人阅读 发布时间:2021-11-04 11:25

近年来磁性纳米材料在核酸分离领域越来越受瞩目,其具有比表面积大、稳定性好、多种表面官能团修饰等优点,此外,磁珠颗粒的固相提取方法大大简化了核酸的提取流程,也正因如此,该方法已经得到了广泛应用,因此咱们这一章节就来讲讲-磁珠法提取DNA。 

在基因组DNA核酸提取的实验中,重要的不仅仅是实验过程中的步骤,样本的前处理也同样很重要。

01、样本前处理-实验材料的保存:

血液样本:采用新鲜血液,如不能马上使用,需将新鲜血液裂红,得到的白细胞直接放入-70℃保存,避免反复冻融。
动物组织:选择新鲜、生长旺盛的组织,如不能马上进行提取,需放入-70℃或液氮冻存,避免反复冻融。
植物组织:选择新鲜、幼嫩组织,液氮或者-70℃保存,避免反复冻融。
细胞:选择处于生长旺盛时期的细胞,去掉培养基,-70℃或液氮保存

02、样本前处理-离散,均一,细胞集或细胞系

植物样本:采用液氮研磨或者在特殊裂解液中电动匀浆,防止样本中的多糖多分等被氧化。

动物样本:裂解液中手动/电动匀浆或液氮研磨 

注:研磨时间不宜过长,尽量避免与空气接触,液氮量适当

血液样本:应用红细胞裂解液处理

细胞样本:胰酶处理或蛋白酶K处理

03、磁珠法原理

磁珠法中的细胞裂解液是一种蛋白变性剂,可使动植物的细胞裂解,并使与DNA结合的蛋白质变性,DNA游离释放,磁珠可以特异地吸附DNA,通过洗涤,去除DNA以外的蛋白质、多糖等杂质,再用洗脱液解离吸附在磁珠上的DNA,得到纯度和浓度均很高的DNA,可用于PCR模板、基因工程等。

04、磁珠法步骤

1、裂解

取抗凝全血到1.5mLEP管中,加入BufferA、BufferB,混合均匀。

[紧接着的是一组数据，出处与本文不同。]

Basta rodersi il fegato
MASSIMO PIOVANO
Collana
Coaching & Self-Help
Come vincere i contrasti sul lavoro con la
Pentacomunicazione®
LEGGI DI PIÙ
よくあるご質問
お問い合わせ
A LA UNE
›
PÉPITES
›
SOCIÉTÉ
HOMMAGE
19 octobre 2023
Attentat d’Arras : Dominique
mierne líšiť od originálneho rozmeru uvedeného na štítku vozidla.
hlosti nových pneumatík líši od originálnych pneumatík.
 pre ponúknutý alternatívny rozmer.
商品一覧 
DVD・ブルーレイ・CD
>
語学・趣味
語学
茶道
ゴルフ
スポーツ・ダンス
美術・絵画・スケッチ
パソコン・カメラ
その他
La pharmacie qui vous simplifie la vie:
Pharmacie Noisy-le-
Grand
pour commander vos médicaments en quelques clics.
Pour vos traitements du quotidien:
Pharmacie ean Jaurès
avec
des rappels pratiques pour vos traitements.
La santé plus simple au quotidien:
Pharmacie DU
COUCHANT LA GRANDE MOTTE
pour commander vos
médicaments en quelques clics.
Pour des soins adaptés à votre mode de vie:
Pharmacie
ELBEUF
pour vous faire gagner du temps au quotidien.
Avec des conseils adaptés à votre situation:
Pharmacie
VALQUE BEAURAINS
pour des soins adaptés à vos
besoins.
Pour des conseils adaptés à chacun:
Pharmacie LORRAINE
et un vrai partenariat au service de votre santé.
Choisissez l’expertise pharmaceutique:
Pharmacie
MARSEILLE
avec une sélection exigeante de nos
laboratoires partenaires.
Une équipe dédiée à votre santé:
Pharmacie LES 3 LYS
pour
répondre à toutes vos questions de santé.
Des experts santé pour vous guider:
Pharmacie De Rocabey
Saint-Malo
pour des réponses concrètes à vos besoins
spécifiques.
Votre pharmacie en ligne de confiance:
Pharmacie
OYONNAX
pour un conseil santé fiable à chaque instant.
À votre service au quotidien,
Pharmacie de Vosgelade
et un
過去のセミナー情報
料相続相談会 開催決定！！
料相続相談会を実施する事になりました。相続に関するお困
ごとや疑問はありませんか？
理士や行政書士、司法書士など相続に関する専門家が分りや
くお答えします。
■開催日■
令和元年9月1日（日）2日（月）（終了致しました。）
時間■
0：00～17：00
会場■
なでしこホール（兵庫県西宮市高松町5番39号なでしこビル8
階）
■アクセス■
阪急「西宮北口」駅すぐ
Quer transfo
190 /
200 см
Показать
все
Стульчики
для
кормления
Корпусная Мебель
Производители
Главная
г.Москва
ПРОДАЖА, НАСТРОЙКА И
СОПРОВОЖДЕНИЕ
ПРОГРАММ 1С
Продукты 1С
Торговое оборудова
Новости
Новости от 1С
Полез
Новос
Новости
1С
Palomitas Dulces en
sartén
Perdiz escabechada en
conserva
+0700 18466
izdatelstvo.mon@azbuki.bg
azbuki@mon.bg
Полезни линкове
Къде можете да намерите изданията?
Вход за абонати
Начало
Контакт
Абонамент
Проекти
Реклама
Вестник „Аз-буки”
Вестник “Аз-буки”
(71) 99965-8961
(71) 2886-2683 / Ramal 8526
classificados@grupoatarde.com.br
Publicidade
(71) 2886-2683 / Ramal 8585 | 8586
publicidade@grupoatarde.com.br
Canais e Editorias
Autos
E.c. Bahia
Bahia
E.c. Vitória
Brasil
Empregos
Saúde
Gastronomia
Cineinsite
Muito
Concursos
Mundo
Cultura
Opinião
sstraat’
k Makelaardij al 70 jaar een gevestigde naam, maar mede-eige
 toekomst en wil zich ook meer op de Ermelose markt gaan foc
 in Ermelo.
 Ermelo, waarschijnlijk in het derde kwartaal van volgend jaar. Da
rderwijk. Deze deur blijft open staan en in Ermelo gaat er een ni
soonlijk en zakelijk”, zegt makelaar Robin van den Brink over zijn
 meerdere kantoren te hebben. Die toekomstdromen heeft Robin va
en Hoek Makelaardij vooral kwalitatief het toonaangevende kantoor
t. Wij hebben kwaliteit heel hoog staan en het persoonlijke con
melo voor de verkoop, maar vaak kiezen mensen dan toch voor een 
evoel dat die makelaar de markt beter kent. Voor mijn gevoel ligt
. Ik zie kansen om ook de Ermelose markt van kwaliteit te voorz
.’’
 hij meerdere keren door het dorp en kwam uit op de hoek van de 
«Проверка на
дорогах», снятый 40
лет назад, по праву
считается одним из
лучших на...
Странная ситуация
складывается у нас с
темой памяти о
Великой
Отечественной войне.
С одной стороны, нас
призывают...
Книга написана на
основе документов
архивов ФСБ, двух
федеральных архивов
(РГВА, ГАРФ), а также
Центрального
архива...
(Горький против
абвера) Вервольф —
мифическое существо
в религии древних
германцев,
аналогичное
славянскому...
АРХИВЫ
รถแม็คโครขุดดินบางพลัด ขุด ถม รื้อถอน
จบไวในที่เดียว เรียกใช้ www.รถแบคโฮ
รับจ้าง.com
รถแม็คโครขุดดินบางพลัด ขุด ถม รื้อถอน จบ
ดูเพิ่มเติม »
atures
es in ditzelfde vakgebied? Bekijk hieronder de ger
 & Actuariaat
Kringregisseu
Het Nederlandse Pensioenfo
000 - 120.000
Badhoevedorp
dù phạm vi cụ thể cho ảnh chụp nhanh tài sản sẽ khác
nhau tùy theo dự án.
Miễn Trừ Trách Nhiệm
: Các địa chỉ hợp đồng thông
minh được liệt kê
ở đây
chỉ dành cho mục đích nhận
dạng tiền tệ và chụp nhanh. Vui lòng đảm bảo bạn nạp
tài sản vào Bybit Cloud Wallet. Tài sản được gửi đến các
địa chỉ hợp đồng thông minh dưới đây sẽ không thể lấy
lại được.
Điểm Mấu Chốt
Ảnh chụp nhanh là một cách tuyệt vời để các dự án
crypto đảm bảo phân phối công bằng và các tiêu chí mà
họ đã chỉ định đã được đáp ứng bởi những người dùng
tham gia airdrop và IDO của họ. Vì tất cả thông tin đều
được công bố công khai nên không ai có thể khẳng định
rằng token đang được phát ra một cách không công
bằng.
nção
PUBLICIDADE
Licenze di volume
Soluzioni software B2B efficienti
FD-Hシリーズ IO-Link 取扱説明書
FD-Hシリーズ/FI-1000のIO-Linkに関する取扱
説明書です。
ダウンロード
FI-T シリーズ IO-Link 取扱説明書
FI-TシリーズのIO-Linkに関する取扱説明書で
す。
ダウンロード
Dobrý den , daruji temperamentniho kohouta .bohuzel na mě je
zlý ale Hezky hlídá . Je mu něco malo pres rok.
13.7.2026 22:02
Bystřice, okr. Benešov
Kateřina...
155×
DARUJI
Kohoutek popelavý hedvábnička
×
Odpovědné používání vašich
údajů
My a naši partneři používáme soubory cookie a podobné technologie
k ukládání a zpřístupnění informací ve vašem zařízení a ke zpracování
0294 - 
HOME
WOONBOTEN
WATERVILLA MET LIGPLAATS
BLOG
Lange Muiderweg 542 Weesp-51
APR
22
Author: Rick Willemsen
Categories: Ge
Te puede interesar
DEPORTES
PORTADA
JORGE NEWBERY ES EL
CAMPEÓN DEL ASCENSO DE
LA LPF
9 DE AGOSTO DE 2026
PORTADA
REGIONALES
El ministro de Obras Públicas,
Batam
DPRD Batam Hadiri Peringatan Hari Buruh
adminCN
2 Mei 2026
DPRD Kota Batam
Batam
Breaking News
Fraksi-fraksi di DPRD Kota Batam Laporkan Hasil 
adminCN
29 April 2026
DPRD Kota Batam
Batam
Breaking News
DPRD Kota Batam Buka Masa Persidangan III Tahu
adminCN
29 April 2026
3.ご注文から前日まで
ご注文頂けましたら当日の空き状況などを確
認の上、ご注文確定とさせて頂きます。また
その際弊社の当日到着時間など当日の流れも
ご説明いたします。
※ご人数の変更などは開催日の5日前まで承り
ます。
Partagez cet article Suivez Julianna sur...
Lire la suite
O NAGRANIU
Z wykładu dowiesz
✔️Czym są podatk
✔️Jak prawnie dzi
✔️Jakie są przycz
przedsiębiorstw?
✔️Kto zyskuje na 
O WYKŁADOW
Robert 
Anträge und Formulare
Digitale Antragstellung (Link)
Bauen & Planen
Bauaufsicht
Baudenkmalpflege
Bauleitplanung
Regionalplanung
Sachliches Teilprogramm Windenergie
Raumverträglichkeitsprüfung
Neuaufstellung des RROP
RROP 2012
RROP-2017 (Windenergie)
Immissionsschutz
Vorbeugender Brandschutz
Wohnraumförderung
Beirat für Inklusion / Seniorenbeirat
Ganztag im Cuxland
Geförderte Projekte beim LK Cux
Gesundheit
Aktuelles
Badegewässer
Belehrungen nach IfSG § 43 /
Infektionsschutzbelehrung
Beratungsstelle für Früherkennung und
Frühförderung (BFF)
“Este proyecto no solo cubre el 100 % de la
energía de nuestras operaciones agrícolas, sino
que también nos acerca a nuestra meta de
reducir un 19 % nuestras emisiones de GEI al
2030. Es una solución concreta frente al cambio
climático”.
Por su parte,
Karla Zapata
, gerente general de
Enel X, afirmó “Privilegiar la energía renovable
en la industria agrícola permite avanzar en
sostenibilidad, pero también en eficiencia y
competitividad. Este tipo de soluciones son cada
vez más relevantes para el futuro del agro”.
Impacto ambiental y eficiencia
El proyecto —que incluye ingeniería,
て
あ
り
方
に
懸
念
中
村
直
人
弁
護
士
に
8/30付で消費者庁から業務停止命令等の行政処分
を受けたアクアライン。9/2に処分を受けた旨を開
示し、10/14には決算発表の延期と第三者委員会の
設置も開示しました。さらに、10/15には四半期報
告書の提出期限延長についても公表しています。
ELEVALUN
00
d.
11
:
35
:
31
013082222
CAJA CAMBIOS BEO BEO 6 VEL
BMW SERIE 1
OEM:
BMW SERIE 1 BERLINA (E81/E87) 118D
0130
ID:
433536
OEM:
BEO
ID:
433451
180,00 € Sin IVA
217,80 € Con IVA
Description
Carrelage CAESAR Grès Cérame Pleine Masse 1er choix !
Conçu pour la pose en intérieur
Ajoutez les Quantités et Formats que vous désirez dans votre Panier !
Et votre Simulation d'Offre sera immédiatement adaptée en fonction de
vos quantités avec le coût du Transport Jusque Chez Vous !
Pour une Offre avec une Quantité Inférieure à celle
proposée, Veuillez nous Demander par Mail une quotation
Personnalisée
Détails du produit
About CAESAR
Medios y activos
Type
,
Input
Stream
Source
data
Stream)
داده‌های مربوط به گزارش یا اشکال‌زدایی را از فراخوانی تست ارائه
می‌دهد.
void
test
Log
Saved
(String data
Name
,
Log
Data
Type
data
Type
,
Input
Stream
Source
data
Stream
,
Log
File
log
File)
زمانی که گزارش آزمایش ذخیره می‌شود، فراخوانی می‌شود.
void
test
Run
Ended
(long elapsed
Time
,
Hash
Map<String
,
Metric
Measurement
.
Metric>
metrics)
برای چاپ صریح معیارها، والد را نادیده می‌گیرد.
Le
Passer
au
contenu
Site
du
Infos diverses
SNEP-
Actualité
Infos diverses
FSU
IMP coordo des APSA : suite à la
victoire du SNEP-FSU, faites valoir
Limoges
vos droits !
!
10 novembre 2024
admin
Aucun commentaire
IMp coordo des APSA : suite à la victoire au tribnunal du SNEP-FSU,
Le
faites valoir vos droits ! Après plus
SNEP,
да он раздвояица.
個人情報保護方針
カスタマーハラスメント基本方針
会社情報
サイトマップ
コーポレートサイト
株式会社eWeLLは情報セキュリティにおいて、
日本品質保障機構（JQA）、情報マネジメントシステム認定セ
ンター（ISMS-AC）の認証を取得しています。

然后把EP管置于恒温水箱中温育15~20min。
2、结合 
    将EP管从温育设备中取出,离心后取上清,加入振荡混匀的磁珠结合液,颠倒混匀。将EP管置于磁力架上进行磁分离,弃废液(吸净管盖及管底残液)。
3、洗涤 
⑴ 加入洗涤液Ⅰ,点振数次(若有团状或丝状物可增加点振次数及力度),然后磁分离,吸净管盖及管底的残液;
⑵ 加入洗涤液Ⅱ,点振数次(若有团状或丝状物可增加点振次数及力度),然后磁分离,吸净管盖及管底的残液;
⑶ 重复步骤⑵一次;
⑷ 室温下开盖干燥。
4、洗脱 
加入洗脱液,放置水浴锅中温育后磁分离,小心吸取上清液至新的EP管中,进行下游实验。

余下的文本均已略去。